━━━━━ EXERCISE MATERIALS
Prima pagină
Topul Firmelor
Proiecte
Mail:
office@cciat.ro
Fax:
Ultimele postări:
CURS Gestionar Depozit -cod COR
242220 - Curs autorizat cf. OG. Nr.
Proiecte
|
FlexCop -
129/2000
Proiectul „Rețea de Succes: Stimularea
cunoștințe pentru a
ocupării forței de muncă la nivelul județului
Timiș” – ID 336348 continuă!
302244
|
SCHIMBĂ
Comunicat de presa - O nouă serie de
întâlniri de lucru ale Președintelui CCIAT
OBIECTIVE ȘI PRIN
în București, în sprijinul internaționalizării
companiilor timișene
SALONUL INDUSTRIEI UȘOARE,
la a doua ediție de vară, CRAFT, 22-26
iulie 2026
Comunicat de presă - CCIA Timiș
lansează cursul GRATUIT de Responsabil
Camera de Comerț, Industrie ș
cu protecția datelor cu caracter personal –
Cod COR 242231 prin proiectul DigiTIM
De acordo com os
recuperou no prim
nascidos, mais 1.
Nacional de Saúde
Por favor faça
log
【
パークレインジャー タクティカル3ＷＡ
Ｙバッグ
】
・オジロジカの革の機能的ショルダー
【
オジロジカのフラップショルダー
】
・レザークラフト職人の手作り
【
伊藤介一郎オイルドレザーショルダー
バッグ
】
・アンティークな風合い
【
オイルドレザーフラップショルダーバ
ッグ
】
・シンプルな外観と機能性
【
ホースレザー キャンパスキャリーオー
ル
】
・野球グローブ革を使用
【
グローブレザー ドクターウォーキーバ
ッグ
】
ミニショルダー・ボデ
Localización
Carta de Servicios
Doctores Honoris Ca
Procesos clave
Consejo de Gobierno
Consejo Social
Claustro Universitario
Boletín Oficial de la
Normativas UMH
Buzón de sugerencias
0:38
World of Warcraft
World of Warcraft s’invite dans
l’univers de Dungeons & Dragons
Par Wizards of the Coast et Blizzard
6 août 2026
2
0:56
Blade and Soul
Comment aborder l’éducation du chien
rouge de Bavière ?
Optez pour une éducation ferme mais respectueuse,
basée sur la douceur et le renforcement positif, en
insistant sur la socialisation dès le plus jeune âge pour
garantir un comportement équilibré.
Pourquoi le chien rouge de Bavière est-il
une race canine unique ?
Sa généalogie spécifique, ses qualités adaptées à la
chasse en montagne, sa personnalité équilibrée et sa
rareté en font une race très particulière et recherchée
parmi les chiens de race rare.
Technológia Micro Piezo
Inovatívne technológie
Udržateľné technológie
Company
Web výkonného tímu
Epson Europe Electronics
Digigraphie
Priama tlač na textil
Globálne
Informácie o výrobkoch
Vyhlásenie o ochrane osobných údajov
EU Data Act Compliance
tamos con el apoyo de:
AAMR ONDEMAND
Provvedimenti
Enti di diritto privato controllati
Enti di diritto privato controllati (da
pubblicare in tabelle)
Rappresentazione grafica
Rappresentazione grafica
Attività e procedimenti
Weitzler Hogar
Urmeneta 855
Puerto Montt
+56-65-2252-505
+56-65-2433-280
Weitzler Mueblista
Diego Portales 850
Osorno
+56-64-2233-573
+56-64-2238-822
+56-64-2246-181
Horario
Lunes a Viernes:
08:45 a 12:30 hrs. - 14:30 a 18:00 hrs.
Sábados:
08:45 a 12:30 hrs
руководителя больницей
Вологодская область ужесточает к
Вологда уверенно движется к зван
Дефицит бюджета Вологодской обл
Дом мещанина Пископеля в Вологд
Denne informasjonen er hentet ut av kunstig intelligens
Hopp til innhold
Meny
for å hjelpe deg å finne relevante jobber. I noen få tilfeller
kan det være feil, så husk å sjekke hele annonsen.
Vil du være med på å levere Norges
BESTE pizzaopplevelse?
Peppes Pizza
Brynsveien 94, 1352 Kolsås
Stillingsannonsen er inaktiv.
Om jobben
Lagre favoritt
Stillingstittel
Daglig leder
━━━━━━━━━━
■ ASSIGNMENT ■
A faithful copy of all the records is required.

■ PROBLEM SOLUTION ■
Prima pagină
Topul Firmelor
Proiecte
Mail:
office@cciat.ro
Fax:
Ultimele postări:
CURS Gestionar Depozit -cod COR
242220 - Curs autorizat cf. OG. Nr.
Proiecte
|
FlexCop -
129/2000
Proiectul „Rețea de Succes: Stimularea
cunoștințe pentru a
ocupării forței de muncă la nivelul județului
Timiș” – ID 336348 continuă!
302244
|
SCHIMBĂ
Comunicat de presa - O nouă serie de
întâlniri de lucru ale Președintelui CCIAT
OBIECTIVE ȘI PRIN
în București, în sprijinul internaționalizării
companiilor timișene
SALONUL INDUSTRIEI UȘOARE,
la a doua ediție de vară, CRAFT, 22-26
iulie 2026
Comunicat de presă - CCIA Timiș
lansează cursul GRATUIT de Responsabil
Camera de Comerț, Industrie ș
cu protecția datelor cu caracter personal –
Cod COR 242231 prin proiectul DigiTIM
De acordo com os
recuperou no prim
nascidos, mais 1.
Nacional de Saúde
Por favor faça
log
【
パークレインジャー タクティカル3ＷＡ
Ｙバッグ
】
・オジロジカの革の機能的ショルダー
【
オジロジカのフラップショルダー
】
・レザークラフト職人の手作り
【
伊藤介一郎オイルドレザーショルダー
バッグ
】
・アンティークな風合い
【
オイルドレザーフラップショルダーバ
ッグ
】
・シンプルな外観と機能性
【
ホースレザー キャンパスキャリーオー
ル
】
・野球グローブ革を使用
【
グローブレザー ドクターウォーキーバ
ッグ
】
ミニショルダー・ボデ
Localización
Carta de Servicios
Doctores Honoris Ca
Procesos clave
Consejo de Gobierno
Consejo Social
Claustro Universitario
Boletín Oficial de la
Normativas UMH
Buzón de sugerencias
0:38
World of Warcraft
World of Warcraft s’invite dans
l’univers de Dungeons & Dragons
Par Wizards of the Coast et Blizzard
6 août 2026
2
0:56
Blade and Soul
Comment aborder l’éducation du chien
rouge de Bavière ?
Optez pour une éducation ferme mais respectueuse,
basée sur la douceur et le renforcement positif, en
insistant sur la socialisation dès le plus jeune âge pour
garantir un comportement équilibré.
Pourquoi le chien rouge de Bavière est-il
une race canine unique ?
Sa généalogie spécifique, ses qualités adaptées à la
chasse en montagne, sa personnalité équilibrée et sa
rareté en font une race très particulière et recherchée
parmi les chiens de race rare.
Technológia Micro Piezo
Inovatívne technológie
Udržateľné technológie
Company
Web výkonného tímu
Epson Europe Electronics
Digigraphie
Priama tlač na textil
Globálne
Informácie o výrobkoch
Vyhlásenie o ochrane osobných údajov
EU Data Act Compliance
tamos con el apoyo de:
AAMR ONDEMAND
Provvedimenti
Enti di diritto privato controllati
Enti di diritto privato controllati (da
pubblicare in tabelle)
Rappresentazione grafica
Rappresentazione grafica
Attività e procedimenti
Weitzler Hogar
Urmeneta 855
Puerto Montt
+56-65-2252-505
+56-65-2433-280
Weitzler Mueblista
Diego Portales 850
Osorno
+56-64-2233-573
+56-64-2238-822
+56-64-2246-181
Horario
Lunes a Viernes:
08:45 a 12:30 hrs. - 14:30 a 18:00 hrs.
Sábados:
08:45 a 12:30 hrs
руководителя больницей
Вологодская область ужесточает к
Вологда уверенно движется к зван
Дефицит бюджета Вологодской обл
Дом мещанина Пископеля в Вологд
Denne informasjonen er hentet ut av kunstig intelligens
Hopp til innhold
Meny
for å hjelpe deg å finne relevante jobber. I noen få tilfeller
kan det være feil, så husk å sjekke hele annonsen.
Vil du være med på å levere Norges
BESTE pizzaopplevelse?
Peppes Pizza
Brynsveien 94, 1352 Kolsås
Stillingsannonsen er inaktiv.
Om jobben
Lagre favoritt
Stillingstittel
Daglig leder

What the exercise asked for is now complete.